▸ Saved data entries
<<<<

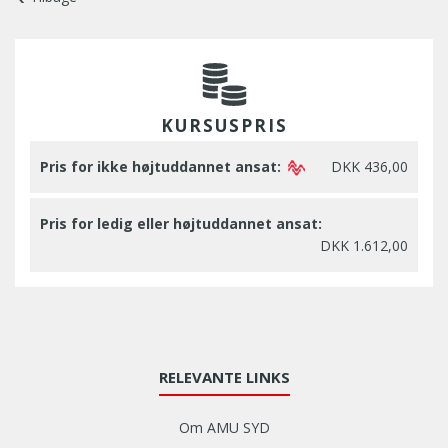
KURSUSPRIS
Pris for ikke højtuddannet ansat:
DKK 436,00
Pris for ledig eller højtuddannet ansat:
DKK 1.612,00
RELEVANTE LINKS
Om AMU SYD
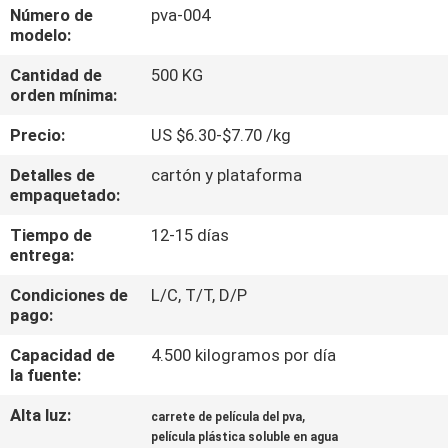
FÁBRICA
Número de
pva-004
modelo:
Cantidad de
500 KG
CONTROL
orden mínima:
DE
Precio:
US $6.30-$7.70 /kg
CALIDAD
Detalles de
cartón y plataforma
empaquetado:
NOTICIAS
Tiempo de
12-15 días
entrega:
SOLICITAR
Condiciones de
L/C, T/T, D/P
UNA CITA
pago:
Capacidad de
4.500 kilogramos por día
MAPA
la fuente:
DEL
Alta luz:
,
carrete de película del pva
SITIO
película plástica soluble en agua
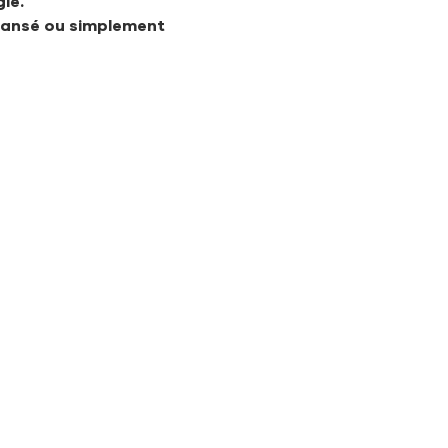
ie.
 dansé ou simplement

>>>>

Copy every line of the data exactly as written, excluding the pictures.

▸ RESPONSE BOX
KURSUSPRIS
Pris for ikke højtuddannet ansat:
DKK 436,00
Pris for ledig eller højtuddannet ansat:
DKK 1.612,00
RELEVANTE LINKS
Om AMU SYD
FÁBRICA
Número de
pva-004
modelo:
Cantidad de
500 KG
CONTROL
orden mínima:
DE
Precio:
US $6.30-$7.70 /kg
CALIDAD
Detalles de
cartón y plataforma
empaquetado:
NOTICIAS
Tiempo de
12-15 días
entrega:
SOLICITAR
Condiciones de
L/C, T/T, D/P
UNA CITA
pago:
Capacidad de
4.500 kilogramos por día
MAPA
la fuente:
DEL
Alta luz:
,
carrete de película del pva
SITIO
película plástica soluble en agua
ie.
 dansé ou simplement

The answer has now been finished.